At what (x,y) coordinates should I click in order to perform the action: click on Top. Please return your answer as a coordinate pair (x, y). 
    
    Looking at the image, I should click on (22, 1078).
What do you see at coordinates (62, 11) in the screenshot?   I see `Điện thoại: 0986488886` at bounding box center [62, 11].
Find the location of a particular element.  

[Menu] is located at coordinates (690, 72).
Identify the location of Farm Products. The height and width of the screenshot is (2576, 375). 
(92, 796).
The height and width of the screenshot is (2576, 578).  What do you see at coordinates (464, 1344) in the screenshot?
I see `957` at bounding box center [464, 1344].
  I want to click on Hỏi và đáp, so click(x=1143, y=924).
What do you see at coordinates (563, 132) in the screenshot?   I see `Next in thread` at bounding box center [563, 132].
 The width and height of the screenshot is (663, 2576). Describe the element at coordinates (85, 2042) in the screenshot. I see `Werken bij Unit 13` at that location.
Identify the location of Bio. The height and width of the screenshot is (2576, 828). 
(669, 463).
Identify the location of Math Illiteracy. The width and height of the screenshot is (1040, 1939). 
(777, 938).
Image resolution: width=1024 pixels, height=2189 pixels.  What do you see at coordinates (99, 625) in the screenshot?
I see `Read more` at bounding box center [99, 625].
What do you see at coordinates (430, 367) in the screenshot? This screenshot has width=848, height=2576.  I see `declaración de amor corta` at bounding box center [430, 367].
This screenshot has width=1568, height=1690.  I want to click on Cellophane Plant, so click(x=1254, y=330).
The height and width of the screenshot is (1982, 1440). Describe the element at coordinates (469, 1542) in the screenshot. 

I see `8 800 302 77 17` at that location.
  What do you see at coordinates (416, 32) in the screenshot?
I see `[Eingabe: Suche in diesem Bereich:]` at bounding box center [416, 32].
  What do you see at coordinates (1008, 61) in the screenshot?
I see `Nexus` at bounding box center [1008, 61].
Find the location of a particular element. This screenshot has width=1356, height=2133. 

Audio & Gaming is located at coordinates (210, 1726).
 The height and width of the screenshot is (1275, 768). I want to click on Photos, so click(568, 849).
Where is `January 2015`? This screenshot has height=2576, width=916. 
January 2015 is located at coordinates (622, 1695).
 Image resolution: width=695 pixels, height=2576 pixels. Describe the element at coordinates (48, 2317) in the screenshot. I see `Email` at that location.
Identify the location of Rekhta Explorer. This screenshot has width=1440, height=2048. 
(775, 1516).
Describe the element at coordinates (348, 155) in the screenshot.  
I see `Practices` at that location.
_ _ _ _ _ _ _
Task: Copy each entry above exactly, leaving nothing out.

Solved problem:
At what (x,y) coordinates should I click in order to perform the action: click on Top. Please return your answer as a coordinate pair (x, y). 
    
    Looking at the image, I should click on (22, 1078).
What do you see at coordinates (62, 11) in the screenshot?   I see `Điện thoại: 0986488886` at bounding box center [62, 11].
Find the location of a particular element.  

[Menu] is located at coordinates (690, 72).
Identify the location of Farm Products. The height and width of the screenshot is (2576, 375). 
(92, 796).
The height and width of the screenshot is (2576, 578).  What do you see at coordinates (464, 1344) in the screenshot?
I see `957` at bounding box center [464, 1344].
  I want to click on Hỏi và đáp, so click(x=1143, y=924).
What do you see at coordinates (563, 132) in the screenshot?   I see `Next in thread` at bounding box center [563, 132].
 The width and height of the screenshot is (663, 2576). Describe the element at coordinates (85, 2042) in the screenshot. I see `Werken bij Unit 13` at that location.
Identify the location of Bio. The height and width of the screenshot is (2576, 828). 
(669, 463).
Identify the location of Math Illiteracy. The width and height of the screenshot is (1040, 1939). 
(777, 938).
Image resolution: width=1024 pixels, height=2189 pixels.  What do you see at coordinates (99, 625) in the screenshot?
I see `Read more` at bounding box center [99, 625].
What do you see at coordinates (430, 367) in the screenshot? This screenshot has width=848, height=2576.  I see `declaración de amor corta` at bounding box center [430, 367].
This screenshot has width=1568, height=1690.  I want to click on Cellophane Plant, so click(x=1254, y=330).
The height and width of the screenshot is (1982, 1440). Describe the element at coordinates (469, 1542) in the screenshot. 

I see `8 800 302 77 17` at that location.
  What do you see at coordinates (416, 32) in the screenshot?
I see `[Eingabe: Suche in diesem Bereich:]` at bounding box center [416, 32].
  What do you see at coordinates (1008, 61) in the screenshot?
I see `Nexus` at bounding box center [1008, 61].
Find the location of a particular element. This screenshot has width=1356, height=2133. 

Audio & Gaming is located at coordinates (210, 1726).
 The height and width of the screenshot is (1275, 768). I want to click on Photos, so click(568, 849).
Where is `January 2015`? This screenshot has height=2576, width=916. 
January 2015 is located at coordinates (622, 1695).
 Image resolution: width=695 pixels, height=2576 pixels. Describe the element at coordinates (48, 2317) in the screenshot. I see `Email` at that location.
Identify the location of Rekhta Explorer. This screenshot has width=1440, height=2048. 
(775, 1516).
Describe the element at coordinates (348, 155) in the screenshot.  
I see `Practices` at that location.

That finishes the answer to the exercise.